Data from the IDENTIFY study has provided a predictive model to predict the risk of urinary tract cancer (bladder, renal and upper tract urothelial cancer) in patients referred to secondary care with haematuria, and without a previous history of urological malignancy.

The risk calculator from the predictive model can be found online here and on Apple and Android devices as an app called “IDENTIFY Risk Calculator”.

Study Design

Prospective multicentre international study to validate the IDENTIFY risk calculator

Patients

Inclusion Criteria:

1. Any patient aged 16 and over, with haematuria (visible or nonvisible) undergoing cystoscopy and investigation for urinary tract cancer.

Exclusion Criteria:

1. Patients with a previous or known diagnosis of primary upper or lower urinary tract cancers (renal, ureteric, bladder, prostate, urethral and penile cancers). This includes patients with suspected recurrence of urothelial cancers.

2. Patients undergoing cystoscopy for reasons unrelated to ruling out urothelial cancer.

Objectives

Primary Objective:

1. External validation of the IDENTIFY risk calculator

Secondary Objective:

1. Prevalence of urothelial cancer in patients referred to secondary care with haematuria.

Outcomes

Primary Outcomes:

1. Area under the receiver operating characteristic curve (AUC) for the detection of urinary tract cancer

2. Calibration coefficient and intercept

Secondary Outcomes:

1. Prevalence of individual patient characteristics/variables used in the risk calculator.

2. Prevalence of urinary tract cancers overall and individually (bladder, renal and upper tract urothelial cancer) in the validation cohort

Methods

Patient data should be collected from secondary care centres that evaluate patients with suspected haematuria and have the ability for cystoscopy (flexible or rigid) to be carried out and trans-urethral resection of bladder tumours to be performed.
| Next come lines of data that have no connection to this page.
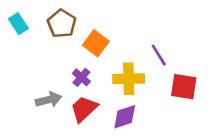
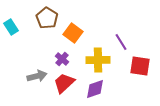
cyan rectangle: (18, 24) -> (11, 27), moved

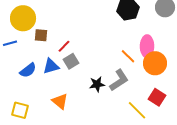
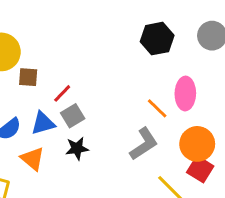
orange circle: (155, 63) -> (197, 144), moved
black star: (97, 84) -> (77, 148), moved
orange triangle: (60, 101) -> (32, 159), moved

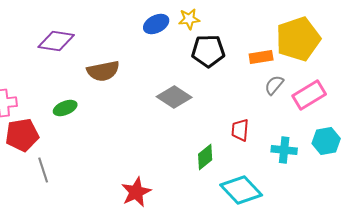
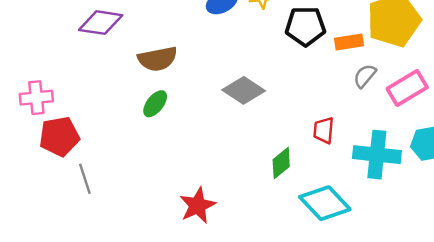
black pentagon: (208, 51) -> (305, 26), moved
green ellipse: (65, 108) -> (155, 104), moved, turned -30
cyan cross: (284, 150) -> (377, 155), size x1.5

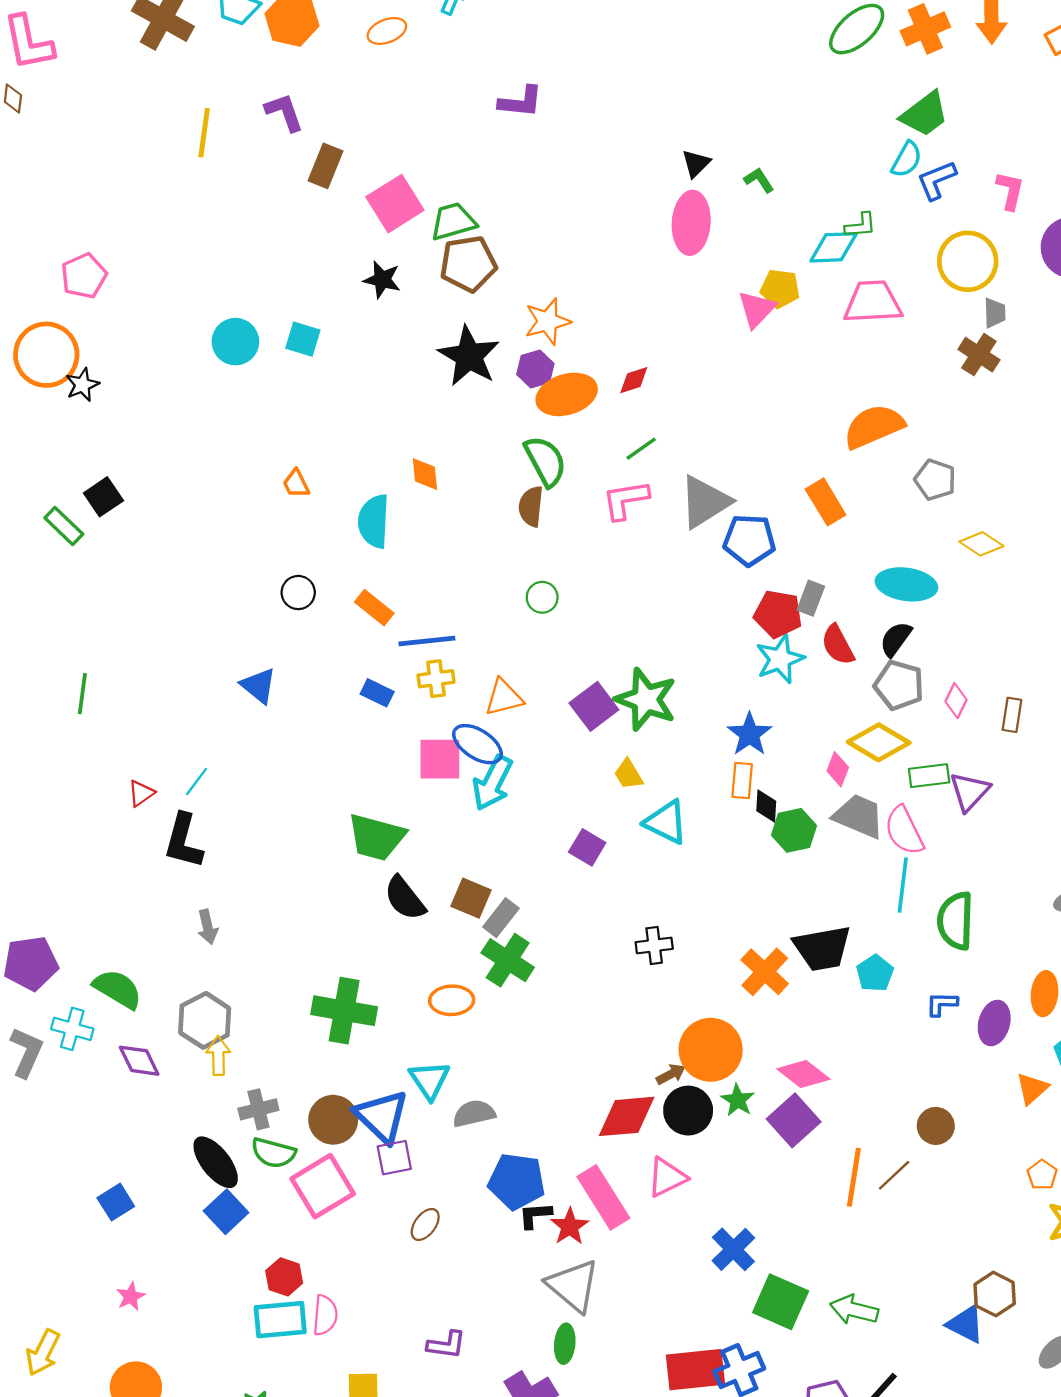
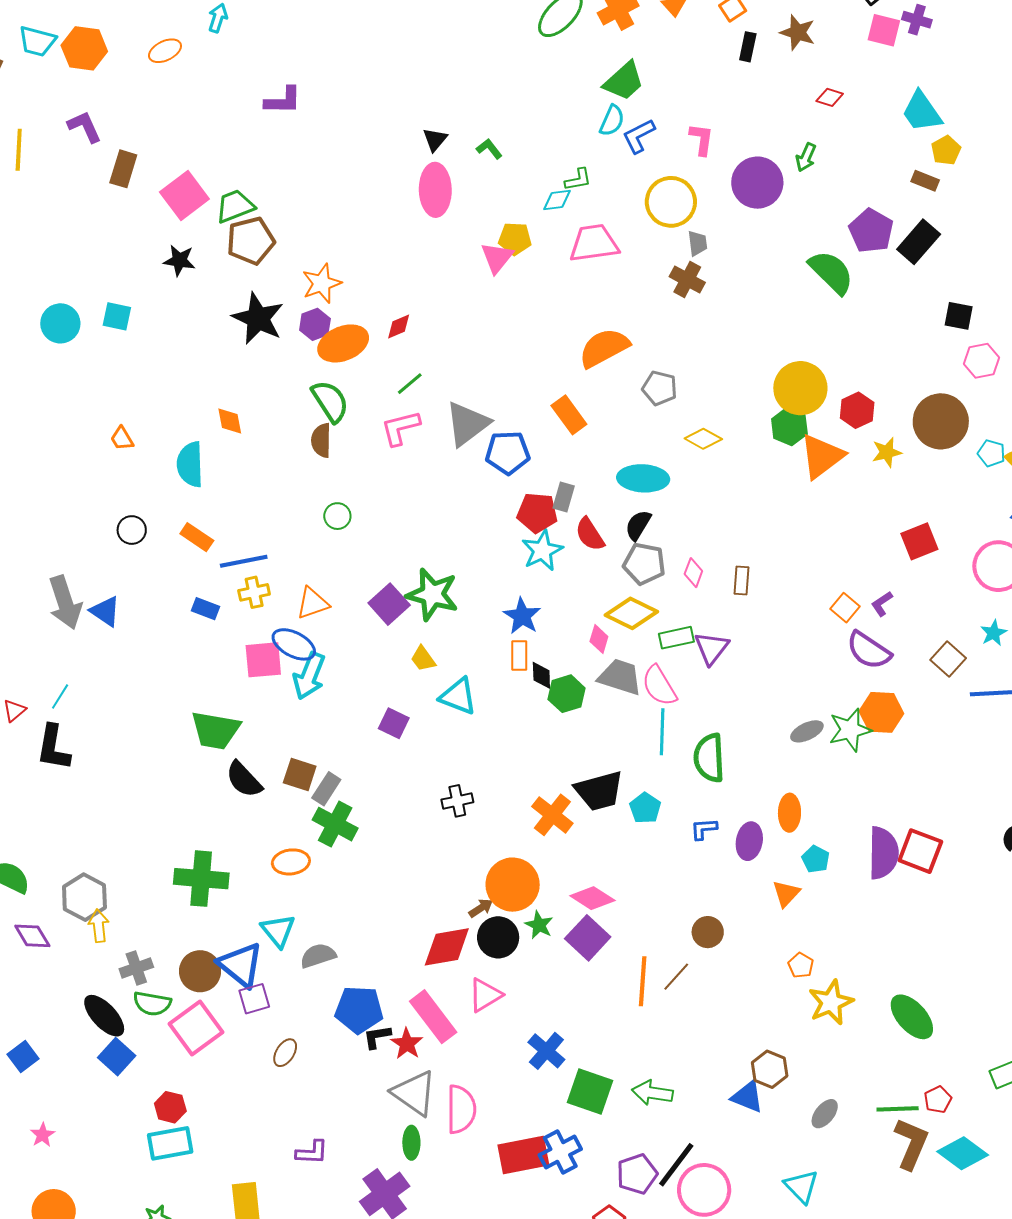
cyan diamond: (834, 247) -> (557, 200), size x0.7
gray arrow: (208, 927) -> (65, 602), moved, size x1.8
pink semicircle: (325, 1315) -> (461, 1109), moved, size x1.4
Trainees, speciality doctors, consultants, nurses or equivalent that perform, assist or have access to cystoscopy lists are ideally suited to take part as collaborators. Participating collaborators are required to register their site with the permission of a local consultant urologist. Participating collaborators will complete a data collection tool of prospective patients referred to the centre for cystoscopy +/- imaging tests to rule out urinary tract cancer. Collaborators should ideally collect data as they see each patient in the cystoscopy clinic but this can be done immediately after a clinic if all of the data required is collected in the patient notes. All data collected is data that is routinely collected as part of haematuria assessments. Patients with suspected cancer findings undergoing further investigations or surgery (e.g. TURBT) should be followed up and the histopathology for these investigations and procedures should be collected. Patients found to have cancer should be followed up until pathology is available (if applicable). It is not anticipated that follow up for any specific patient will exceed 3 months.
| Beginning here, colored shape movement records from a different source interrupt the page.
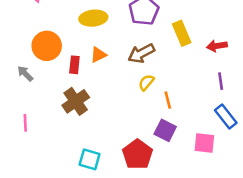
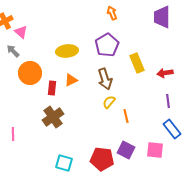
brown arrow: (141, 53) -> (105, 79), turned -80
gray arrow: (25, 74) -> (13, 51), moved
purple square: (165, 130) -> (126, 150), moved
red pentagon: (137, 154) -> (102, 159), turned -30

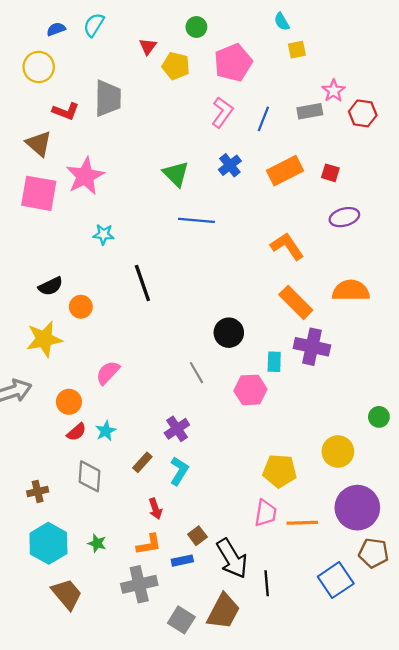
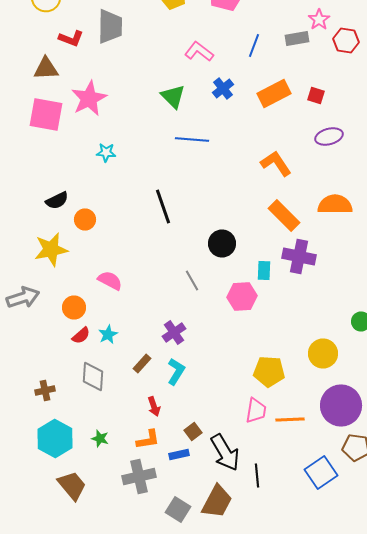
pink L-shape: (222, 112) -> (199, 52), moved, turned -88
brown triangle: (39, 144) -> (46, 68), turned -44
black line: (142, 283) -> (163, 206), moved
pink semicircle: (108, 373) -> (110, 280), turned 75

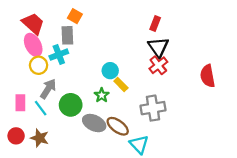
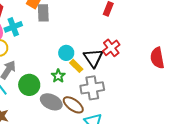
gray rectangle: (67, 35) -> (43, 13), moved
black triangle: (158, 47) -> (93, 58), moved
cyan cross: (59, 55) -> (13, 27), moved
gray cross: (153, 108) -> (92, 88), moved

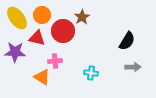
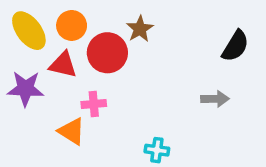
black semicircle: (127, 41) -> (235, 46), moved
gray arrow: (133, 67) -> (215, 99), moved
cyan cross: (91, 73) -> (157, 150), moved

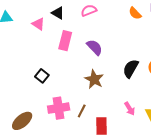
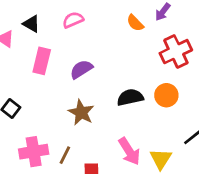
purple semicircle: (95, 47) -> (81, 69), turned -78
black semicircle: (131, 69) -> (130, 97), turned 48
pink arrow: (130, 109) -> (129, 151), size x1.5

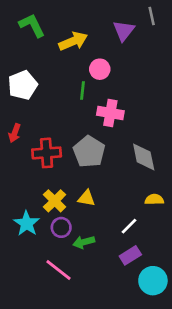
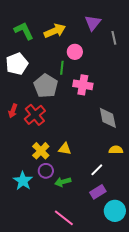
gray line: (152, 16) -> (114, 38), moved
green L-shape: (32, 25) -> (24, 31), moved
red arrow: (15, 133) -> (13, 111), moved
gray pentagon: (89, 152) -> (46, 86), moved
red cross: (47, 153) -> (35, 115), turned -35
cyan star: (27, 223) -> (23, 181), moved
pink line: (59, 270) -> (64, 218), moved

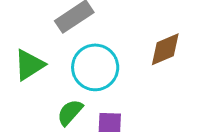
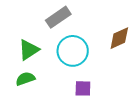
green semicircle: (70, 112) -> (25, 79), moved, turned 30

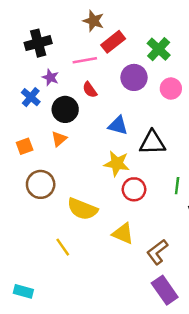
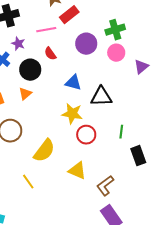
green cross: (159, 49) -> (115, 30), moved, turned 30
yellow semicircle: (82, 209) -> (44, 151), turned -75

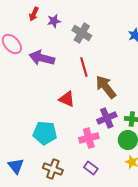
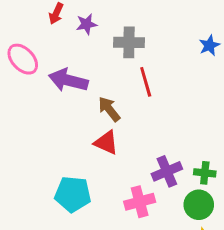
gray cross: (82, 33) -> (129, 42), turned -30
red line: (84, 67) -> (146, 82), moved
brown arrow: (106, 87) -> (109, 109), moved, size x0.7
Data will be entered directly onto a Redcap database. Only anonymised data will be collected. Caldicott principles will be followed.

Data to be Collected:

1. IDENTIFY risk calculator variables

2. Presence and type of cancer

3. Histopathological grade and staging

Quality control:

All data will be checked prospectively to ensure good quality data entry and complete records. Sites will be contacted to fill in missing data for mandatory fields.

Sample Size

The unadjusted prevalence of urinary tract cancer from the IDENTIFY study was 20.7%. On the basis of requiring 20 events per variable, with 13 variables, we would require a sample size of approximately 1250 patients.

We would expect each collaborator to collect data from at least 15 patients and so would require approximately 100 collaborators.

Timeline

- January 2022 - March 2022: Registration

- February 2022 - May 2022: Collect Data

- May 2022 - June 2022: Data analysis

- July 2022: Submission to journal

To qualify for collaborative authorship:

1. We would expect each collaborator to collect data from at least 15 patients and so would require approximately 100 collaborators.
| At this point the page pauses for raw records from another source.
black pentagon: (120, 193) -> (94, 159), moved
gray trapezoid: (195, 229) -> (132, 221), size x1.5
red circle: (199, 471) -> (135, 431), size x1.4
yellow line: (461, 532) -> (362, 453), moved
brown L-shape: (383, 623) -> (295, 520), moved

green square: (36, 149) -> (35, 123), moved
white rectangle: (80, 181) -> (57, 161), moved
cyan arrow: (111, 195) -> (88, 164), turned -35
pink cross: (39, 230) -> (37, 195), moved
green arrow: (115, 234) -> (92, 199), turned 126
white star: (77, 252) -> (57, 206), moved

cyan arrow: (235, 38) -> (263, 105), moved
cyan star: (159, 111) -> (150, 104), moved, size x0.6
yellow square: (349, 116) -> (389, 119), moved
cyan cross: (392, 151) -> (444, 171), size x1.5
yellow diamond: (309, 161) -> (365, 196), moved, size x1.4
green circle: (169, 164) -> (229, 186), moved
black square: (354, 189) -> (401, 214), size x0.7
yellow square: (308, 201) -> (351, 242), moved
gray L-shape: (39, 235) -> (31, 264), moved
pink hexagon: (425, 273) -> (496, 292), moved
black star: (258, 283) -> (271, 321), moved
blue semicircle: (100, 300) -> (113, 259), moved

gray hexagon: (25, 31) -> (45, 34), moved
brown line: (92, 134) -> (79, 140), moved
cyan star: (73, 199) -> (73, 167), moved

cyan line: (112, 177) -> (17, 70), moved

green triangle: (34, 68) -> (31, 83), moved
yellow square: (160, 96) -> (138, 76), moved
It is intended that all people collecting data that meet the minimum site requirements, as specified in advance, would be recognised as PubMed Indexed collaborators. It is acknowledged that the specific format and display of this recognition is subject to specific requirements of the journal that we submit to. We will acknowledge all collaborators as part of the “IDENTIFY study group” on papers and in presentations of work. Evidence of contribution to the work will also be provided on the BURST website

People who are the top recruiters to the study will be invited to the writing group, main authorship line, and will be given preference for national and international scientific presentations of the work as well as for further work relating to this project. Specialist advisors and peer reviewers will be specifically acknowledged for their role.

Ethics and local governance:

This project qualifies as a service evaluation as per HRA UK guidelines, and the data to be collected is non-identifiable. This will mean it is exempt from ethical approval.Each participating site will get audit department / R&D ethics exemption in writing and will send registration numbers, where applicable, to the IDENTIFY team. For international sites, local governance policies will be followed.